■ WHAT YOU ARE ASKED TO DO:
Select the lines below containing the word "Solo".

[Transcribed page contents]
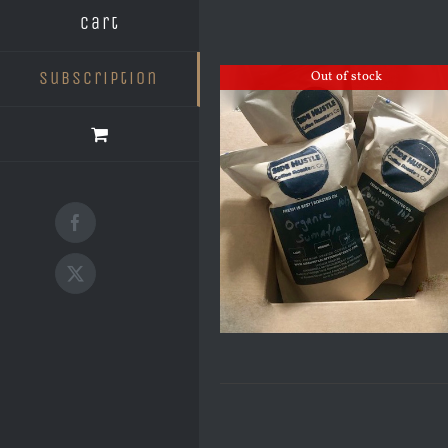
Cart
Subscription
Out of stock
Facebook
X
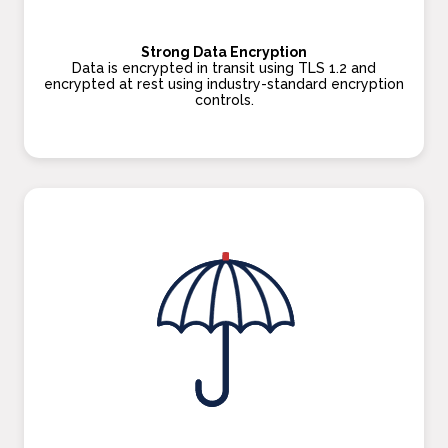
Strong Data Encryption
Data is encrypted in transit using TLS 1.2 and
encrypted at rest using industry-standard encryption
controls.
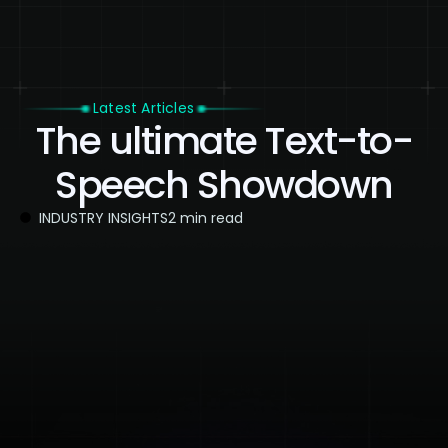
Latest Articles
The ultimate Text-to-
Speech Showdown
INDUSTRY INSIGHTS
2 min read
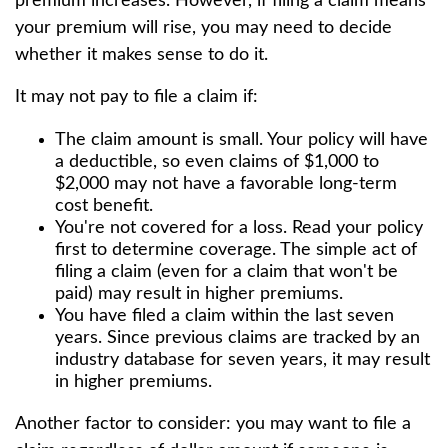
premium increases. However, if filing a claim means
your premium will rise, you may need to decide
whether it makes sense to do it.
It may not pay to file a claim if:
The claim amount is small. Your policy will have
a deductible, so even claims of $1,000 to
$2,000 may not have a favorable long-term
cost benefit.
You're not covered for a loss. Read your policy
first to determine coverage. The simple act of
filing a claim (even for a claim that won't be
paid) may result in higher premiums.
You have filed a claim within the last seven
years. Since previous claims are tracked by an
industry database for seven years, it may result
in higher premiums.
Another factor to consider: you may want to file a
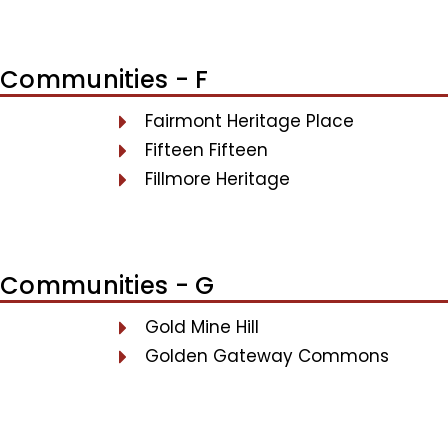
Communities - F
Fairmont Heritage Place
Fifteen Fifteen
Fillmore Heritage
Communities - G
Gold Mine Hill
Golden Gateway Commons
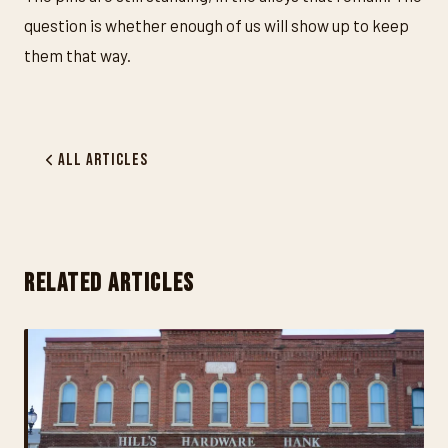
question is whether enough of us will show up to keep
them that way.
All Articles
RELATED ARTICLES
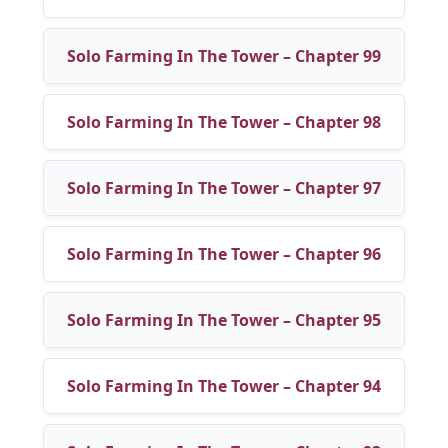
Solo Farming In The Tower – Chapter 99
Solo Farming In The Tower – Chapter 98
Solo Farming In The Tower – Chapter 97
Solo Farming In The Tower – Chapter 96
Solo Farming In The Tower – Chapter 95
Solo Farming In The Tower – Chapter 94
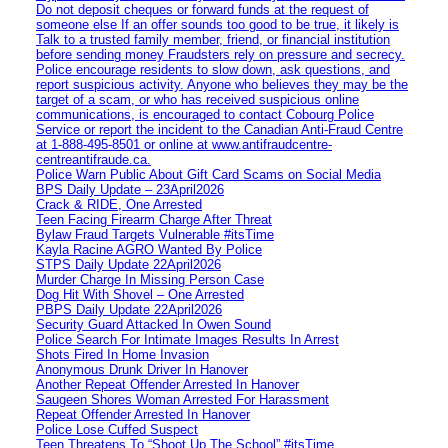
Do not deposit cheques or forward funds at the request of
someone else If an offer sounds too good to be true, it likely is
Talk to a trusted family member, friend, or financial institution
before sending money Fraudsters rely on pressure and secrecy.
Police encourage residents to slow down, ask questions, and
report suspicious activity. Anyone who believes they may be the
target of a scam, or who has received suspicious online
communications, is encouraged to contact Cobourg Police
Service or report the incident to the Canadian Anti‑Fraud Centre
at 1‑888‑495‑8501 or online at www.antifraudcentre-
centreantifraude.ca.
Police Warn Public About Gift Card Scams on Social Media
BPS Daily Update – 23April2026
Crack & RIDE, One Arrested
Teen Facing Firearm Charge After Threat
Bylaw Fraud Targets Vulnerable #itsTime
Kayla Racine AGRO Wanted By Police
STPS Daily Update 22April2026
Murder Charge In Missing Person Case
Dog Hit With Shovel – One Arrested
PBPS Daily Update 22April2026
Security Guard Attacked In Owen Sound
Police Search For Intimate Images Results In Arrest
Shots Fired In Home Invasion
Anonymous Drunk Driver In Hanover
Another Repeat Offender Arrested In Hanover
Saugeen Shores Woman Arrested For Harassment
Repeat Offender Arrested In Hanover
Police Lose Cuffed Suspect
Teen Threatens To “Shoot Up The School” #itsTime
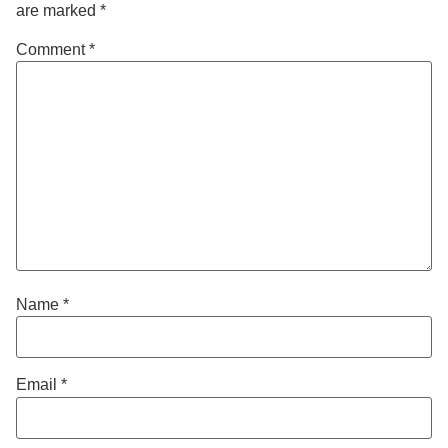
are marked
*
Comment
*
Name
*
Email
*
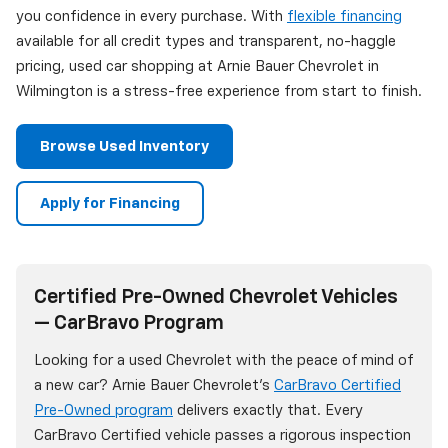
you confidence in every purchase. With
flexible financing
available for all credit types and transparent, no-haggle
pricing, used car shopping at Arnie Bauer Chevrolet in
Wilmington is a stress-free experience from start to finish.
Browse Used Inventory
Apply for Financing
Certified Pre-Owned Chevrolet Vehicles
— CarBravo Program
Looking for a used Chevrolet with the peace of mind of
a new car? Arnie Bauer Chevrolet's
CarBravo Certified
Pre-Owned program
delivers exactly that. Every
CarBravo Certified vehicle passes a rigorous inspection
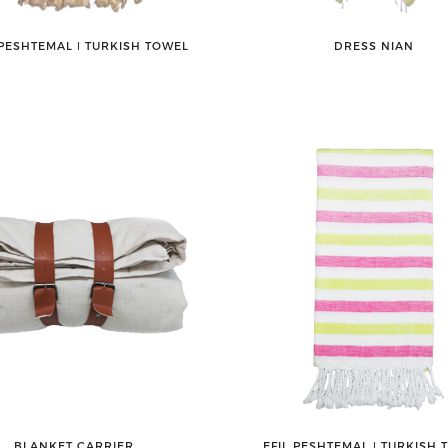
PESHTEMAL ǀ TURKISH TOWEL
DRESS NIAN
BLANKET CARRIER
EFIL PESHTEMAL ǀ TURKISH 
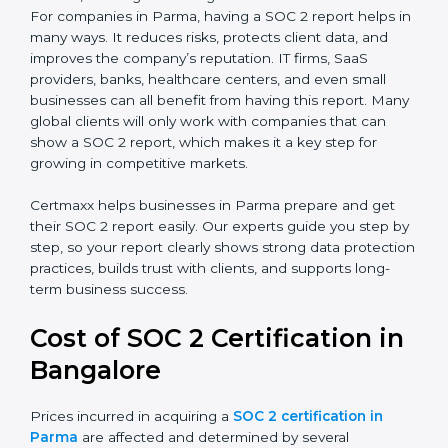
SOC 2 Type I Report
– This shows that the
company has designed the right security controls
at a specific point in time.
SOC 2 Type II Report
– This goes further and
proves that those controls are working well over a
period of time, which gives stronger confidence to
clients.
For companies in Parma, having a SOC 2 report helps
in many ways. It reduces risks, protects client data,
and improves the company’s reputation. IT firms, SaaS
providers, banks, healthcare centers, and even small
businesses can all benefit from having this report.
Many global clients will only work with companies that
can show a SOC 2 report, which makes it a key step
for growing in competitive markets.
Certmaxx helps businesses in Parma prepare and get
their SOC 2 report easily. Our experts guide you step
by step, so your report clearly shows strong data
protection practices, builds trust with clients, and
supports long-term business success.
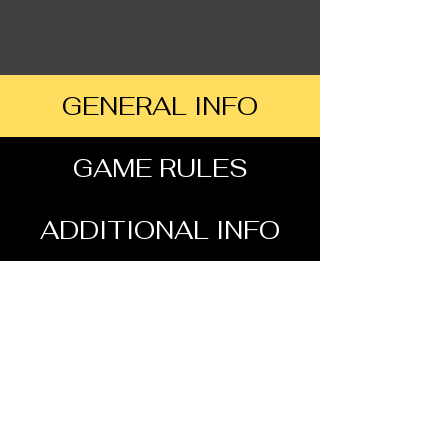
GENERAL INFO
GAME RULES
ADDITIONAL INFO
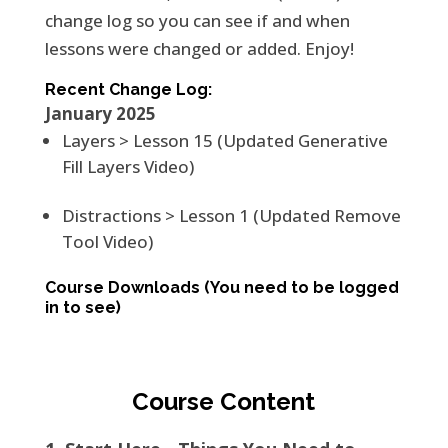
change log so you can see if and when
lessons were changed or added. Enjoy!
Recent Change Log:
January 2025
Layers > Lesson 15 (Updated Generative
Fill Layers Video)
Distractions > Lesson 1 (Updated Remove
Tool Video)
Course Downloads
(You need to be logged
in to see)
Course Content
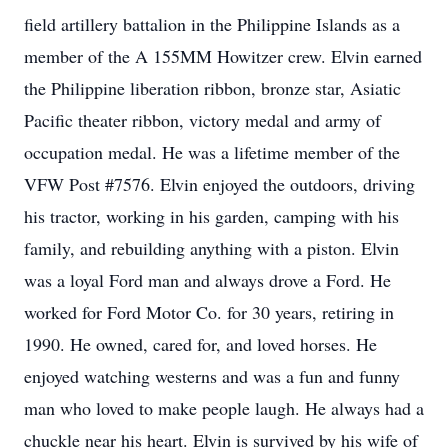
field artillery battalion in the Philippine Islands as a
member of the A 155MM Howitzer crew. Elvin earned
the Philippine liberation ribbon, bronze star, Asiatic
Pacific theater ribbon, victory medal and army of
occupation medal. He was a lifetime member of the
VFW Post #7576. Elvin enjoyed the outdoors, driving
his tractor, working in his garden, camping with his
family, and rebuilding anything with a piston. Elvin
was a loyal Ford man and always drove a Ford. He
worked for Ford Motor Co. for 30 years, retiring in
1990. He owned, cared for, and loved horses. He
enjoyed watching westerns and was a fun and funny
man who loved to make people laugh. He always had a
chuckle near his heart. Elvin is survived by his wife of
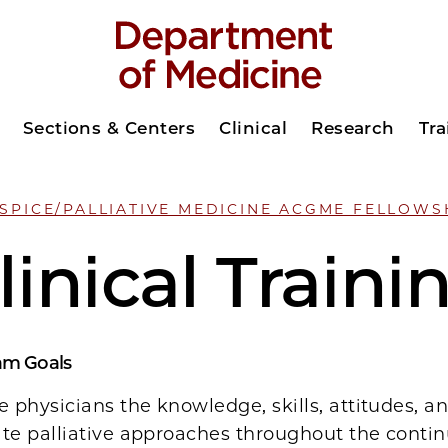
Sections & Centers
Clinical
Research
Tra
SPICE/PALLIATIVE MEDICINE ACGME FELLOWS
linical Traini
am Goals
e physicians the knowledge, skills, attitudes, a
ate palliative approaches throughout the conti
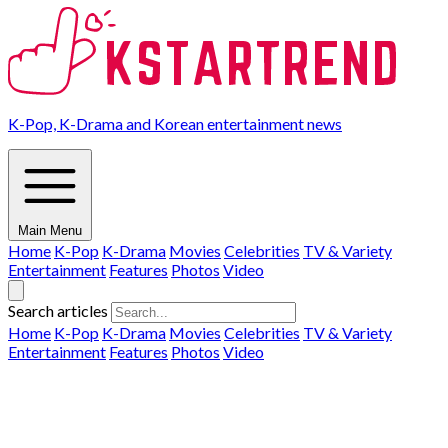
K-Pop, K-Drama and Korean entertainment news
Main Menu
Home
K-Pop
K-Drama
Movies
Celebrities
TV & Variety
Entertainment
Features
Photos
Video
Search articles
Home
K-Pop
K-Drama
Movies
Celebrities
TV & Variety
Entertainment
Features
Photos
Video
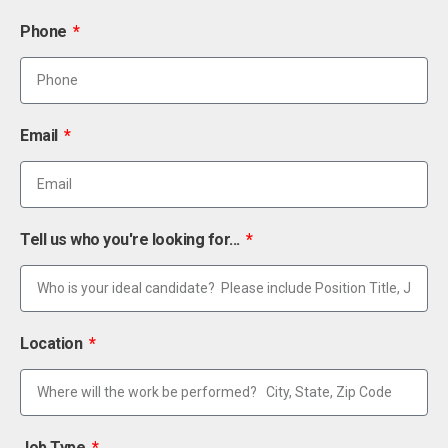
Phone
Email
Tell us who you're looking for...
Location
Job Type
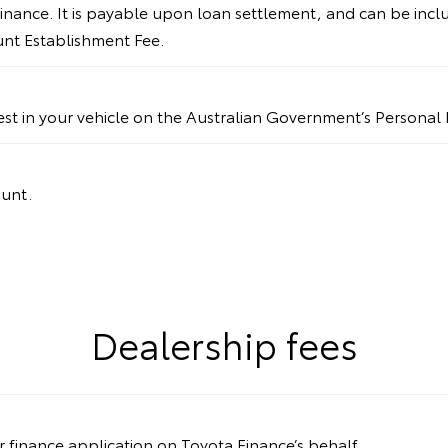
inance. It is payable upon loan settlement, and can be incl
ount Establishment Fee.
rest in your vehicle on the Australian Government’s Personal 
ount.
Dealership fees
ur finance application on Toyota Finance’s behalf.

■ RESPONSE BELOW:
Solo Farming In The Tower – Chapter 99
Solo Farming In The Tower – Chapter 98
Solo Farming In The Tower – Chapter 97
Solo Farming In The Tower – Chapter 96
Solo Farming In The Tower – Chapter 95
Solo Farming In The Tower – Chapter 94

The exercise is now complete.